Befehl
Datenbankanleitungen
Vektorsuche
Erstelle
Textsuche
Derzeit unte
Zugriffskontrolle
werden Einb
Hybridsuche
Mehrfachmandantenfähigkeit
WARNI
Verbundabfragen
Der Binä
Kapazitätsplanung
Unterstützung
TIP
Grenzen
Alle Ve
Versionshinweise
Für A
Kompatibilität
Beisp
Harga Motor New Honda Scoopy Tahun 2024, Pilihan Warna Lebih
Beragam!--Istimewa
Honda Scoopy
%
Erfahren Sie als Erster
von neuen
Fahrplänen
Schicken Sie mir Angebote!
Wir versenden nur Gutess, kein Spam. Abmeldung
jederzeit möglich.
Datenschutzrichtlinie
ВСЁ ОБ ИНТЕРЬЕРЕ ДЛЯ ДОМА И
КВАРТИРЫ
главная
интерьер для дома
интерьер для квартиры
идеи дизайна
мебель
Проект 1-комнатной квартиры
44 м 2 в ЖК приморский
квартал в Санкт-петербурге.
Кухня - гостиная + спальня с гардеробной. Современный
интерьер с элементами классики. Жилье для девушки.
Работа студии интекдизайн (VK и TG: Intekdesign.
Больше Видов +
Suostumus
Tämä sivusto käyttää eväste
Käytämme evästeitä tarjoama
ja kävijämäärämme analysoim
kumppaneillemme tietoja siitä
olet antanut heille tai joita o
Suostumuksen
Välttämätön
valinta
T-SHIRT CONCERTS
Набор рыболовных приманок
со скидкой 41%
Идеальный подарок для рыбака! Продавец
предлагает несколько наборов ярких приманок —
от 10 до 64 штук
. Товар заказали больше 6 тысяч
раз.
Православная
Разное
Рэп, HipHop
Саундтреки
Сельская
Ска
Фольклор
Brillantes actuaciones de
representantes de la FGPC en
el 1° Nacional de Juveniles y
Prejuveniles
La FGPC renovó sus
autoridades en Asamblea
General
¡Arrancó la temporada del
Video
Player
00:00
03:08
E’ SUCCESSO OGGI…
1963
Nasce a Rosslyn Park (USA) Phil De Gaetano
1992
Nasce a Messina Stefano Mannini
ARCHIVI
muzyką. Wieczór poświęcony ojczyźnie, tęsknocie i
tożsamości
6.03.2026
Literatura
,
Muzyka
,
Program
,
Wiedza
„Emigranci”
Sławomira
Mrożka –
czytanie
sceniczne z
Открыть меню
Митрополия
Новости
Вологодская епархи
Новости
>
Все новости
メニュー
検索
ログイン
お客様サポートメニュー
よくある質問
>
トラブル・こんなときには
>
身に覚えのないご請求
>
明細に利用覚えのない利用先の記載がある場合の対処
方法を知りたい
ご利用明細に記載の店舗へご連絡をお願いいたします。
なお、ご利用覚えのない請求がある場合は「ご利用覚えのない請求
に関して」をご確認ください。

________________________________________

**Exercise aim:**
Your output should be the lines from the one with "Verbundabfragen" through the end of the records above, copied exactly.

**Response area:**
Verbundabfragen
Der Binä
Kapazitätsplanung
Unterstützung
TIP
Grenzen
Alle Ve
Versionshinweise
Für A
Kompatibilität
Beisp
Harga Motor New Honda Scoopy Tahun 2024, Pilihan Warna Lebih
Beragam!--Istimewa
Honda Scoopy
%
Erfahren Sie als Erster
von neuen
Fahrplänen
Schicken Sie mir Angebote!
Wir versenden nur Gutess, kein Spam. Abmeldung
jederzeit möglich.
Datenschutzrichtlinie
ВСЁ ОБ ИНТЕРЬЕРЕ ДЛЯ ДОМА И
КВАРТИРЫ
главная
интерьер для дома
интерьер для квартиры
идеи дизайна
мебель
Проект 1-комнатной квартиры
44 м 2 в ЖК приморский
квартал в Санкт-петербурге.
Кухня - гостиная + спальня с гардеробной. Современный
интерьер с элементами классики. Жилье для девушки.
Работа студии интекдизайн (VK и TG: Intekdesign.
Больше Видов +
Suostumus
Tämä sivusto käyttää eväste
Käytämme evästeitä tarjoama
ja kävijämäärämme analysoim
kumppaneillemme tietoja siitä
olet antanut heille tai joita o
Suostumuksen
Välttämätön
valinta
T-SHIRT CONCERTS
Набор рыболовных приманок
со скидкой 41%
Идеальный подарок для рыбака! Продавец
предлагает несколько наборов ярких приманок —
от 10 до 64 штук
. Товар заказали больше 6 тысяч
раз.
Православная
Разное
Рэп, HipHop
Саундтреки
Сельская
Ска
Фольклор
Brillantes actuaciones de
representantes de la FGPC en
el 1° Nacional de Juveniles y
Prejuveniles
La FGPC renovó sus
autoridades en Asamblea
General
¡Arrancó la temporada del
Video
Player
00:00
03:08
E’ SUCCESSO OGGI…
1963
Nasce a Rosslyn Park (USA) Phil De Gaetano
1992
Nasce a Messina Stefano Mannini
ARCHIVI
muzyką. Wieczór poświęcony ojczyźnie, tęsknocie i
tożsamości
6.03.2026
Literatura
,
Muzyka
,
Program
,
Wiedza
„Emigranci”
Sławomira
Mrożka –
czytanie
sceniczne z
Открыть меню
Митрополия
Новости
Вологодская епархи
Новости
>
Все новости
メニュー
検索
ログイン
お客様サポートメニュー
よくある質問
>
トラブル・こんなときには
>
身に覚えのないご請求
>
明細に利用覚えのない利用先の記載がある場合の対処
方法を知りたい
ご利用明細に記載の店舗へご連絡をお願いいたします。
なお、ご利用覚えのない請求がある場合は「ご利用覚えのない請求
に関して」をご確認ください。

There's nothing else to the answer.